In 1698 the Scots sought to establish their own global trading base abroad, to rival English and Dutch trading companies based in India, S.E. Asia and Africa, and to compete with Spanish colonies in South and Central America. The Darien scheme, located on the isthmus near the present Panama Canal, was planned by the man who later founded the Bank of England, William Paterson, and a number of Scots merchants. The scheme immediately attracted the hostile interest of English and Spanish merchants, who prevailed on their governments to prevent supplies from reaching the Darien outpost and to sabotage further development of the Darien venture, which they did. A brief trade war followed between England and Scotland.
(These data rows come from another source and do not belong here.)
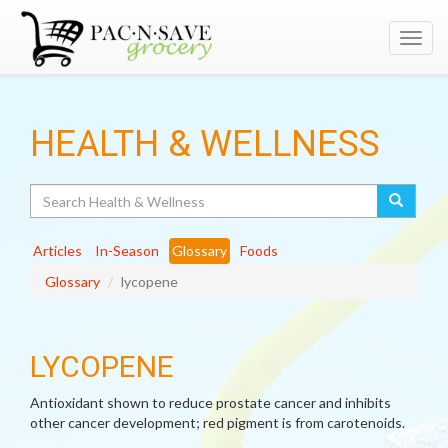
Toggl
navig
HEALTH & WELLNESS
Search
Articles
In-Season
Glossary
Foods
Glossary
lycopene
LYCOPENE
Antioxidant shown to reduce prostate cancer and inhibits
other cancer development; red pigment is from carotenoids.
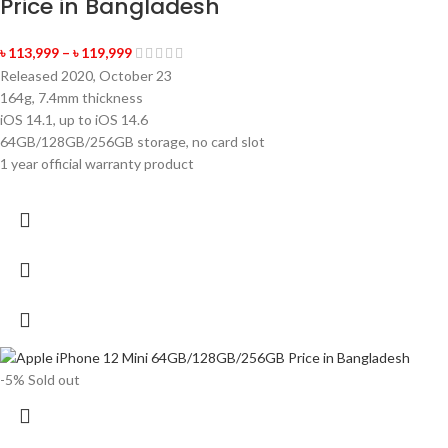
Price in Bangladesh
৳
113,999
–
৳
119,999
Released 2020, October 23
164g, 7.4mm thickness
iOS 14.1, up to iOS 14.6
64GB/128GB/256GB storage, no card slot
1 year official warranty product
-5%
Sold out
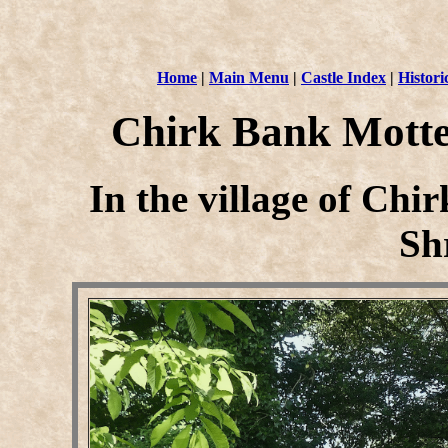
Home
|
Main Menu
|
Castle Index
|
Histori
Chirk Bank Motte
In the village of Ch
Sh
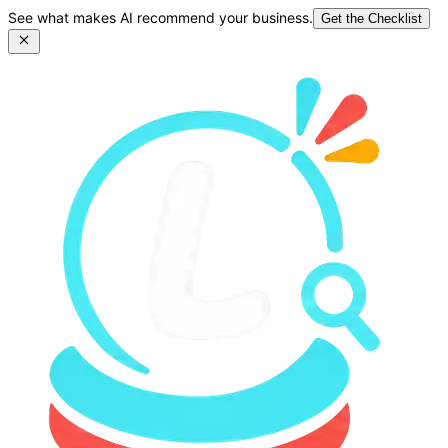
See what makes AI recommend your business.
Get the Checklist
Barely 8 years after Darien, in 1706, in a move calculated among other things to prevent any future challenge to English economic dominance, the Treaty of Union was signed under Queen Anne, the last of the joint Stuart monarchs. Article 1 of the Treaty united the crowns of Scotland and England into a new United Kingdom of Great Britain, and Article 3 set up a completely new parliament to administer the affairs of the Union. Two almost but not quite identical Acts of Union, by the Scottish and English parliaments respectively, ratified and implemented the terms of the Treaty, and the new United Kingdom was created on 1 May 1707. The flag of the United Kingdom combines the flags of Scotland, England and Ireland.
Scotland’s Parliament, which had functioned till then, ceased to meet, although it was never actually disbanded or formally abolished. Its last action was to fix a date and time for its next meeting, but that adjourned session was never held until, 292 years later, a devolved parliament with limited powers was established in Scotland following the positive results of a referendum on the issue.